Pressekonferenz: 17. Delegiertenversammlung 2017 Statement Präsident Prälat Dr. Peter Neher Donnerstag, 19. Oktober 2017, Magdeburg

Es ist etwas Besonderes, im Jahr des Reformationsgedenkens in Magdeburg zu tagen. Es war die erste deutsche Großstadt, die sich zur Reformation bekannte. Die Reformation und die konfessionellen Auseinandersetzungen der nachfolgenden Jahrhunderte sind Teil unserer Geschichte und haben unser Land geprägt. 500 Jahre nach der Reformation ist dieses konfessionelle Gegeneinander zu einem geschwisterlichen Miteinander geworden – auch wenn noch manch Trennendes schmerzt. Als Christen stellt sich uns gemeinsam die Herausforderung und Chance, unseren Glauben in Beziehung zu einer säkularen Gesellschaft zu setzen. Was „Christsein in säkularer Gesellschaft“ bedeutet war eines der Themen, mit denen sich die Delegierten beschäftigt haben. Wir haben uns sehr darüber gefreut, dass die Landesbischöfin der Evangelischen Kirche in Mitteldeutschland, Frau Ilse Junkermann, und der Magdeburger Bischof Dr. Gerhard Feige ihre Sicht der Dinge eingebracht haben.
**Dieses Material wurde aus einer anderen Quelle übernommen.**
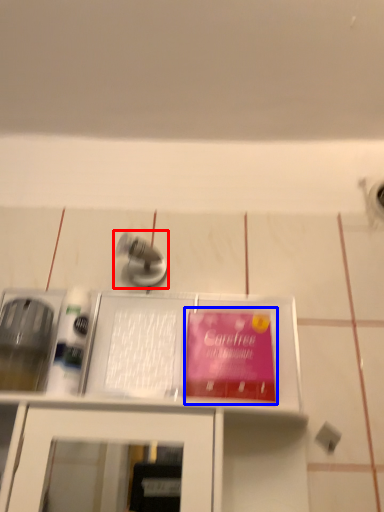 Question: Which point is closer to the camera, tap (highlighted by a red box) or paperback book (highlighted by a blue box)?

Choices:
 (A) tap
 (B) paperback book

Answer: (B) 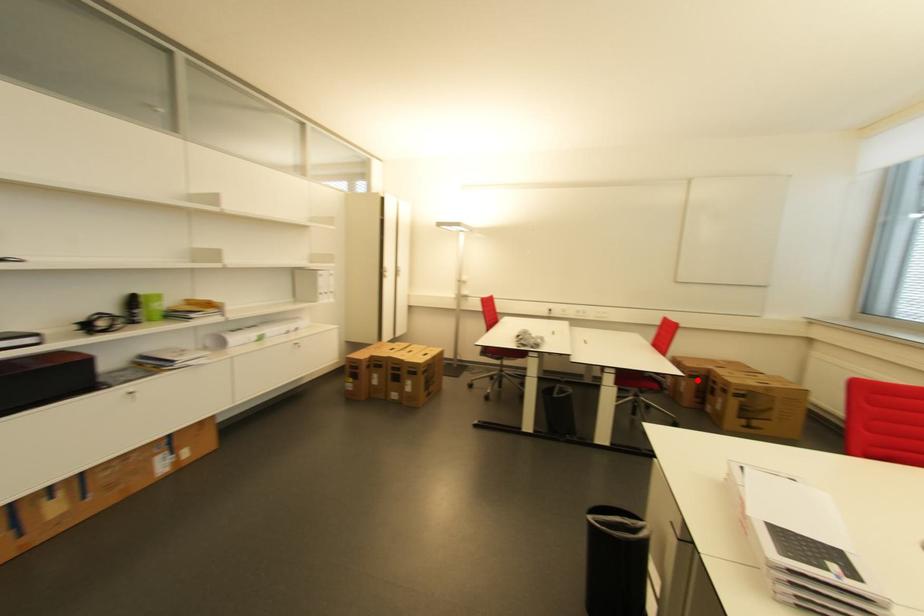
Zusammen mit ihnen und Pfarrer Christoph Stolte, dem Vorstandsvorsitzenden des Diakonisches Werkes der Evangelischen Kirche Mitteldeutschlands und Klaus Skalitz, dem Direktor des Diözesancaritasverbandes Magdeburg haben wir dann über die Rolle und Aufgabe der Christen in einer säkularen Gesellschaft diskutiert. Aus Anlass des Reformationsgedenkens war auch der Präsident der Diakonie Deutschland und Vorstandsvorsitzende des Evangelischen Werkes für Diakonie und Entwicklung, Präsident Ulrich Lilie, am ersten Tag der Versammlung als Gast eingeladen und hat ein Grußwort gesprochen. Begrüßt wurden die Delegierten zudem vom Freiburger Erzbischof Stephan Burger, der vor einem Jahr den Vorsitz der Kommission für caritative Fragen der Deutschen Bischofskonferenz übernommen hat. Es hat uns außerdem sehr gefreut, dass auch der Ministerpräsident des Landes Sachsen-Anhalt, Dr. Reiner Haseloff, die kirchlich-caritative Arbeit mit einem Grußwort gewürdigt hat.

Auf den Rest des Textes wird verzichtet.